How to load data into Galaxy: Getting Data In
Data is loaded using the tools in the Get Data tool group. Some access specific data provider sites that will load data back into your Galaxy history. To directly load your own local data or data from another source, use the tool Get Data → Upload File (also accessible from the top of the left tool panel, as seen in the graphics below). Want to practice import/export functions with small sample data? Import the Upload sample data history here.
- Each file loaded creates one dataset in the history.
- The maximum size limit is 50G (uncompressed).
- Most individual file compression formats are supported, but multi-file archives are not (
Get Data: Upload
- Load by "browsing" for a local file. Only good for very small datasets. ( < 2G, but often works best for smaller). If you are having problems with this method, try FTP.
- Load using an HTTP URL or FTP URL.
- Load a few lines of plain text.
- Load using FTP. Either line command or with a desktop client.
Get Data: EBI-SRA
- Search for your data directly in the tool and use the Galaxy links
- There are a few links, so which data do I load?
- Be sure to check your sequence data for correct quality score formats and the metadata "datatype" assignment.
Get Data: Upload tool used with FTP
- Load the data using line command FTP or a client. More help...
- Note that the FTP server name is specific to the Galaxy you are working on. This is by default the URL of the server.
- For the public Main Galaxy instance at http://usegalaxy.org the FTP server name to use is usegalaxy.org.
- For a default local (with FTP enabled, see next) the FTP server name to use is localhost:8080. If the server URL was modified, use that custom URL.
- If on another server, the FTP server name will appear in the Upload tool pop-up window (see graphics below).
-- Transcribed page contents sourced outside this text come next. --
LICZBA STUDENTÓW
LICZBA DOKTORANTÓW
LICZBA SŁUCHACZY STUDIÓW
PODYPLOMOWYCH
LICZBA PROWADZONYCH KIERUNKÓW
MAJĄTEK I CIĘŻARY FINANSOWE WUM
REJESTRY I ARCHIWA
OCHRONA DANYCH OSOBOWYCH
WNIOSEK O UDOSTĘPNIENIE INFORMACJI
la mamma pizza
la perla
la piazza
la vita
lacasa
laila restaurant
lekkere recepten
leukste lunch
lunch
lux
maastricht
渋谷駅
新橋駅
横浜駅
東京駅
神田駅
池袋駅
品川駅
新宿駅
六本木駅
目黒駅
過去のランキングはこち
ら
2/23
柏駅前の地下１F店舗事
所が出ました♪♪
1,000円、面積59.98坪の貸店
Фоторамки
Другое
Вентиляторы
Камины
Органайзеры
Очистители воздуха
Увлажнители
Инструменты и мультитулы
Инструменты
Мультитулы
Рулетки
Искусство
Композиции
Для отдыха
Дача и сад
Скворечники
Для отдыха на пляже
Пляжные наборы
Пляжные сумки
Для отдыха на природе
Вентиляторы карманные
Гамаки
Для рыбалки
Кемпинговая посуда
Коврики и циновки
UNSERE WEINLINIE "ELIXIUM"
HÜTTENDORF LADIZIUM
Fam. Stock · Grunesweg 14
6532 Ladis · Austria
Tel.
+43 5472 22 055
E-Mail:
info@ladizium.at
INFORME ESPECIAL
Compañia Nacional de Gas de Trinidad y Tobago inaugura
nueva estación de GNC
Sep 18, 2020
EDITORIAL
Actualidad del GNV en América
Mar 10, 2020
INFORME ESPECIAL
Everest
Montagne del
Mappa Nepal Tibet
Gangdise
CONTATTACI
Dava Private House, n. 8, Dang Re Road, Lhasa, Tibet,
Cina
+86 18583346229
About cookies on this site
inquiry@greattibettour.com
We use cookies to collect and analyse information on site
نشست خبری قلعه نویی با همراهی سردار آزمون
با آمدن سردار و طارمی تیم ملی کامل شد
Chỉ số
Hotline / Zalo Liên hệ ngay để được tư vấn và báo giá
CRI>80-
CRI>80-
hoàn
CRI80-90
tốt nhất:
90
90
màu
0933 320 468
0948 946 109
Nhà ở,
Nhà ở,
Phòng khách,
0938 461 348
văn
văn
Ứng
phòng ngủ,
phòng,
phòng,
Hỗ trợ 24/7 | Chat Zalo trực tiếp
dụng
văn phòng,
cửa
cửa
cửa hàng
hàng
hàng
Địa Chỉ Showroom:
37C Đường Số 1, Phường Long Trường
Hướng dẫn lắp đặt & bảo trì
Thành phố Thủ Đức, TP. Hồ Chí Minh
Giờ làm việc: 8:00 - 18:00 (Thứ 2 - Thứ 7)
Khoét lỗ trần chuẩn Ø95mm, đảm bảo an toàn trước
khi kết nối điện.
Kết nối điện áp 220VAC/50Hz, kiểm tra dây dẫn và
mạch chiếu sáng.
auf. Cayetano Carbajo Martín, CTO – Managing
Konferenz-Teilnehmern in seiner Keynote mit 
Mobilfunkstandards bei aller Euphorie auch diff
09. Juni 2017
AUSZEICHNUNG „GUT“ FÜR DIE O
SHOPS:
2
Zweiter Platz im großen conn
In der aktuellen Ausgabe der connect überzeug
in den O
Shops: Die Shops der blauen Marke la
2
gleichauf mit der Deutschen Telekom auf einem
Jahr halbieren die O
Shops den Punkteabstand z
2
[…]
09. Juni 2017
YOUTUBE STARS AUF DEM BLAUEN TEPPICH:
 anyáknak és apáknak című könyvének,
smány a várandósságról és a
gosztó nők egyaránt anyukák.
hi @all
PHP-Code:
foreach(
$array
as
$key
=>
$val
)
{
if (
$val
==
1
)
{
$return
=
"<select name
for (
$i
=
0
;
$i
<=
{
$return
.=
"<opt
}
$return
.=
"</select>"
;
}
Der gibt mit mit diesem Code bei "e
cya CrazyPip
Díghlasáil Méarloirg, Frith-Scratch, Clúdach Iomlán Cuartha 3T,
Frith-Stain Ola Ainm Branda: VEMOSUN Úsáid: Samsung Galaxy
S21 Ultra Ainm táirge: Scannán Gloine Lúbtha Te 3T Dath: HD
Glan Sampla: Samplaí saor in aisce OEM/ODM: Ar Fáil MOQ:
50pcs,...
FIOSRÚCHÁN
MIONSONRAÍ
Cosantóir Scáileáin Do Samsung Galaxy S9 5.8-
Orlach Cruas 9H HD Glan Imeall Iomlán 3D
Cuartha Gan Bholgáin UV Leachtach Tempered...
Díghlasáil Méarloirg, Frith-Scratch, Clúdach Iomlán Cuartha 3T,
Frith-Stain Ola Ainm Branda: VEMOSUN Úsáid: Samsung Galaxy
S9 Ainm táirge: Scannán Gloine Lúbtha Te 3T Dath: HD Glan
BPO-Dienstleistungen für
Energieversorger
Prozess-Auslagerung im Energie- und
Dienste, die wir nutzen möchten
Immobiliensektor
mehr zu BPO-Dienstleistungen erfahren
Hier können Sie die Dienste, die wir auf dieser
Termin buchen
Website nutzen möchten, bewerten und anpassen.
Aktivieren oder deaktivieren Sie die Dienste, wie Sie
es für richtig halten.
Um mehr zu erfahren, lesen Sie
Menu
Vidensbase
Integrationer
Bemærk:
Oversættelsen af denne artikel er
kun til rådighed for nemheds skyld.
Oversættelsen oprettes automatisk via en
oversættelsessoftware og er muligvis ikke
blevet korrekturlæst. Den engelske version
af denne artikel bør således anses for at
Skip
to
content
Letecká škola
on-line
When using a local Galaxy server, be certain to configure your instance for FTP first.
- Use your email and password for the same instance as your credentials to log in and save the data to your account.
- Once the data is loaded (confirm through FTP client), use the Upload tool to load the data into a History.
Upload tool location
Upload tool option to move FTP datasets into a History
If you DO NOT see any files as in the example below, load data using FTP first, then come back to the Upload tool.
- Data quota is at limit, so no new data can be loaded. Disk usage and quotas are reported at User → Preferences when logged in.
- Password protected data will require a special URL format. Ask the data source. Double check that it is publicly accessible.
- Use FTP, not SFTP. Check with local admin if not sure.
- No HTML content. The loading error generated may state this. Remove HTML fields from your dataset before loading into Galaxy or omit HTML fields from the query if importing from a data source (such as Biomart).
- Compression types .gz/.gzip, .bz/.bzip, .bz2/.bzip2, and single-file .zip are supported.
- Only the first file in any compressed archive will load as a dataset.
- Data must be < 50G (uncompressed) to be successfully uploaded and added as a dataset to a history, from any source.
- Is the problem the dataset format or the assigned datatype? Can this be corrected by editing the datatype or converting formats? See Learn/Managing Datasets for help or watch the screencast above for a how-to example.
- Problems in the first step working with your loaded data? It may not have uploaded completely. If you used an FTP client, the transfer message will indicate if a load was successful or not and can often restart interrupted loads. This makes FTP a great choice for slower connections, even when loading small files.